Court Opinion

ID: 5227754
Source: CourtListenerOpinion
Date Created: 2022-01-06 16:48:56.103963+00
Date Added: 2024-06-11T08:27:37.004835
License: Public Domain

Kruse, J. (dissenting):
I dissent upon the grounds:
1. The insured was not temperate, as he represented and warranted himself to be, and he misstated and concealed facts respecting his excessive use of intoxicating liquors.
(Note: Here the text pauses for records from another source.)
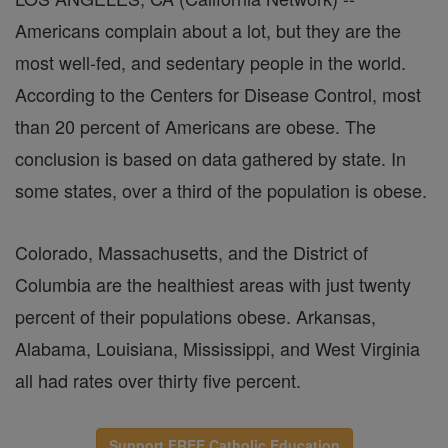
Americans complain about a lot, but they are the
most well-fed, and sedentary people in the world.
According to the Centers for Disease Control, most
than 20 percent of Americans are obese. The
conclusion is based on data gathered by state. In
some states, over a third of the population is obese.
Colorado, Massachusetts, and the District of
Columbia are the healthiest areas with just twenty
percent of their populations obese. Arkansas,
Alabama, Louisiana, Mississippi, and West Virginia
all had rates over thirty five percent.
Support FREE Catholic Education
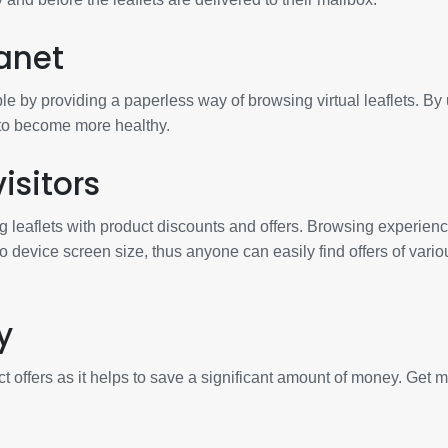
anet
e by providing a paperless way of browsing virtual leaflets. By
 to become more healthy.
isitors
g leaflets with product discounts and offers. Browsing experienc
to device screen size, thus anyone can easily find offers of vario
y
t offers as it helps to save a significant amount of money. Get 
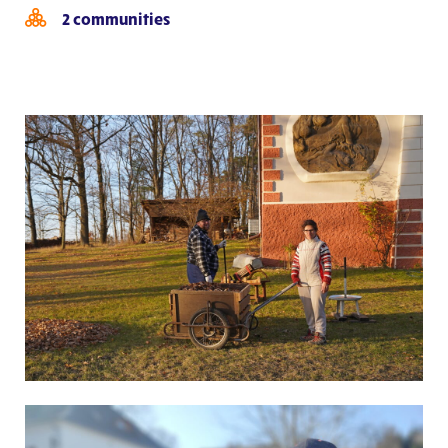
2 communities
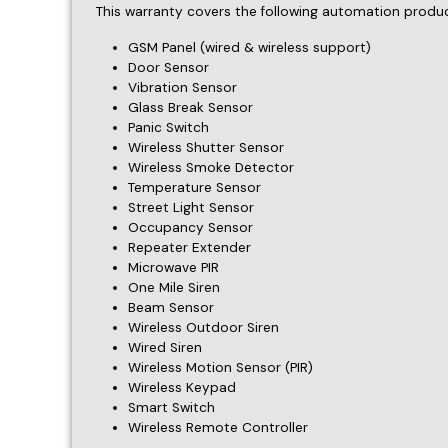
Repeater Extender
Microwave PIR
One Mile Siren
Beam Sensor
Wireless Outdoor Siren
Wired Siren
Wireless Motion Sensor (PIR)
Wireless Keypad
Smart Switch
Wireless Remote Controller
Warranty Period
The warranty period is
1 year
from the date of purcha
The warranty period for the products manufactured b
Remedies
In the event of a defect, we will:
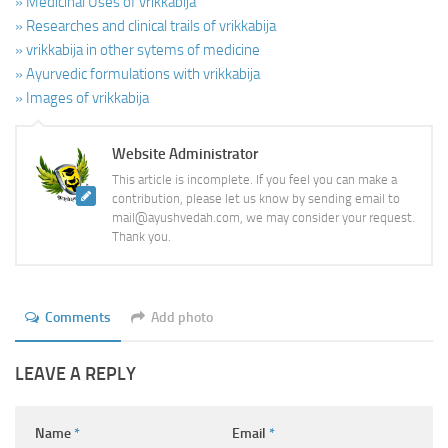
» Medicinal Uses of vrikkabija
» Researches and clinical trails of vrikkabija
» vrikkabija in other sytems of medicine
» Ayurvedic formulations with vrikkabija
» Images of vrikkabija
Website Administrator
This article is incomplete. If you feel you can make a
contribution, please let us know by sending email to
mail@ayushvedah.com, we may consider your request.
Thank you.
Comments
Add photo
LEAVE A REPLY
Name
*
Email
*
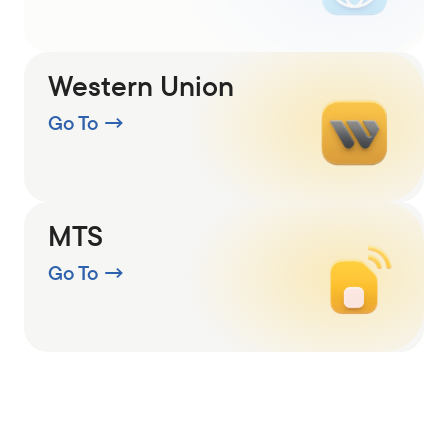
Western Union
Go To
→
MTS
Go To
→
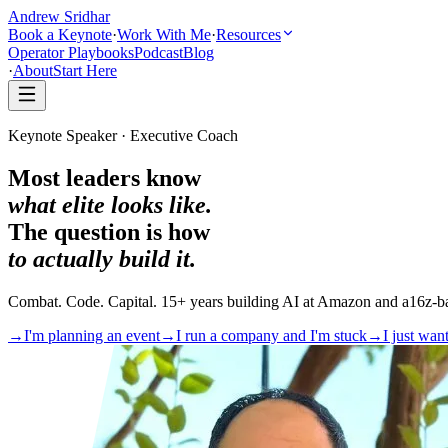
Andrew Sridhar
Book a Keynote
·
Work With Me
·
Resources
Operator Playbooks
Podcast
Blog
·
About
Start Here
Keynote Speaker · Executive Coach
Most leaders know
what elite looks like.
The question is how
to actually build it.
Combat. Code. Capital. 15+ years building AI at Amazon and a16z-ba
→
I'm planning an event
→
I run a company and I'm stuck
→
I just wan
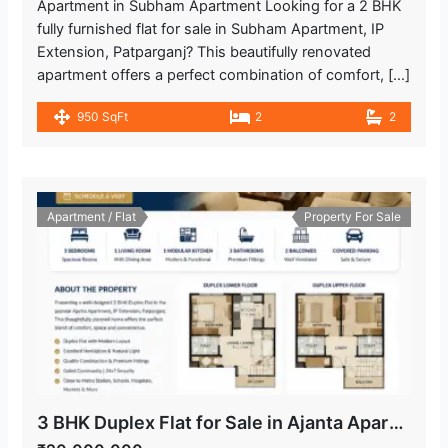
Apartment in Subham Apartment Looking for a 2 BHK
fully furnished flat for sale in Subham Apartment, IP
Extension, Patparganj? This beautifully renovated
apartment offers a perfect combination of comfort, […]
950 SqFt
2
2
Apartment / Flat
Property For Sale
3 BHK Duplex Flat for Sale in Ajanta Apartment, IP Extension Patparganj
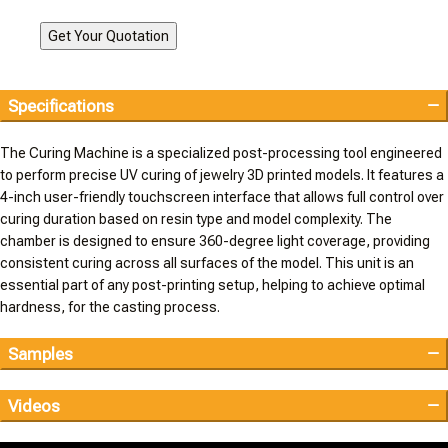
Specifications
The Curing Machine is a specialized post-processing tool engineered
to perform precise UV curing of jewelry 3D printed models. It features a
4-inch user-friendly touchscreen interface that allows full control over
curing duration based on resin type and model complexity. The
chamber is designed to ensure 360-degree light coverage, providing
consistent curing across all surfaces of the model. This unit is an
essential part of any post-printing setup, helping to achieve optimal
hardness, for the casting process.
Samples
Videos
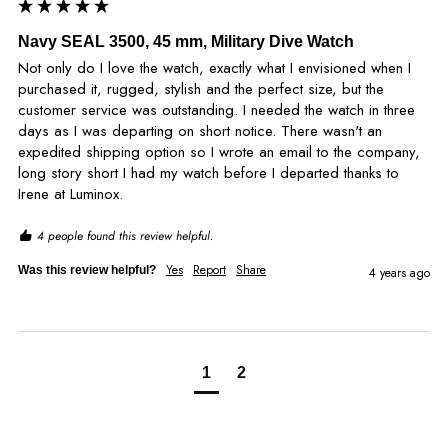
Navy SEAL 3500, 45 mm, Military Dive Watch
Not only do I love the watch, exactly what I envisioned when I 
purchased it, rugged, stylish and the perfect size, but the 
customer service was outstanding. I needed the watch in three 
days as I was departing on short notice. There wasn't an 
expedited shipping option so I wrote an email to the company, 
long story short I had my watch before I departed thanks to 
Irene at Luminox.
4 people found this review helpful.
Yes
Report
Share
Was this review helpful?
4 years ago
1
2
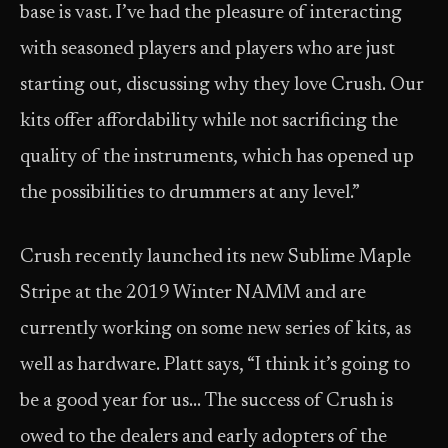
base is vast. I’ve had the pleasure of interacting
with seasoned players and players who are just
starting out, discussing why they love Crush. Our
kits offer affordability while not sacrificing the
quality of the instruments, which has opened up
the possibilities to drummers at any level.”
Crush recently launched its new Sublime Maple
Stripe at the 2019 Winter NAMM and are
currently working on some new series of kits, as
well as hardware. Platt says, “I think it’s going to
be a good year for us… The success of Crush is
owed to the dealers and early adopters of the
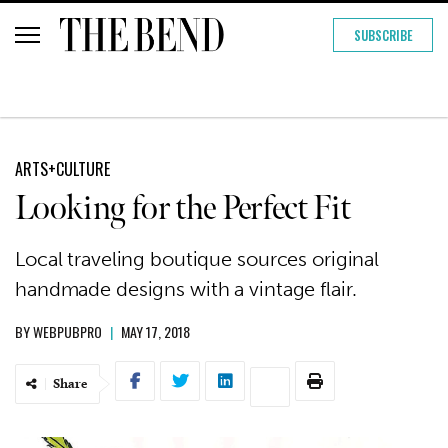
SUBSCRIBE
ARTS+CULTURE
Looking for the Perfect Fit
Local traveling boutique sources original
handmade designs with a vintage flair.
BY
WEBPUBPRO
|
MAY 17, 2018
Share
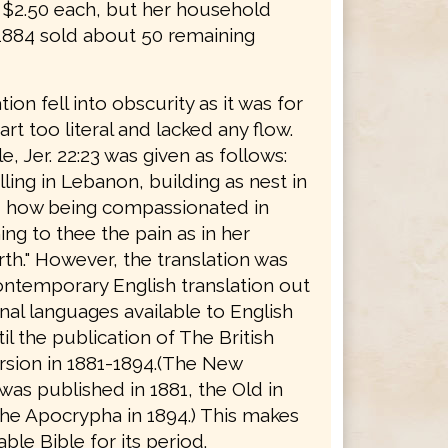
r $2.50 each, but her household
 1884 sold about 50 remaining
tion fell into obscurity as it was for
rt too literal and lacked any flow.
, Jer. 22:23 was given as follows:
ing in Lebanon, building as nest in
, how being compassionated in
ng to thee the pain as in her
rth." However, the translation was
ontemporary English translation out
inal languages available to English
il the publication of The British
rsion in 1881-1894.(The New
as published in 1881, the Old in
the Apocrypha in 1894.) This makes
able Bible for its period.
2. His beneficiary is not entitled to insurance under the laws of the defendant association and the conditions upon which his certificate was issued, because of his excessive use of intoxicating liquors, both before and after he became a member of the defendant association. He first became a member of the order May 16, 1905. Within three or four years before that he had been convicted several times of public intoxication. He failed to pay his assessments, but was reinstated March 5, 1908. At that time there had been several other convictions against him for public intoxication. After his reinstatement he was again convicted of public intoxication. During the last year of his life he was convicted of public intoxication four or five times: Once in November, 1910; again, February, 1911, when he was sentenced to imprisonment in the county jail for ninety days; again, July twenty-ninth, when he was sentenced to imprison*670ment; again, September twenty-second; and, finally, October ninth, when he was sentenced to imprisonment for a term of six months, dying in the county jail while he was serving that term. I think he was intoxicated too much and too often to be classed as temperate.' Besides, the evidence shows that, in his first application, he misstated the number of times he had been intoxicated. He admitted that he was intoxicated six months before the date of his application, and the evidence shows that he was convicted of public intoxication at least twice before that within the three-year period covered by the inquiry contained in the application.
3. The evidence does not support the finding of the jury that the medical examiner knew all about his intoxication, nor is the defendant chargeable with such knowledge.
Judgment and order affirmed, with costs.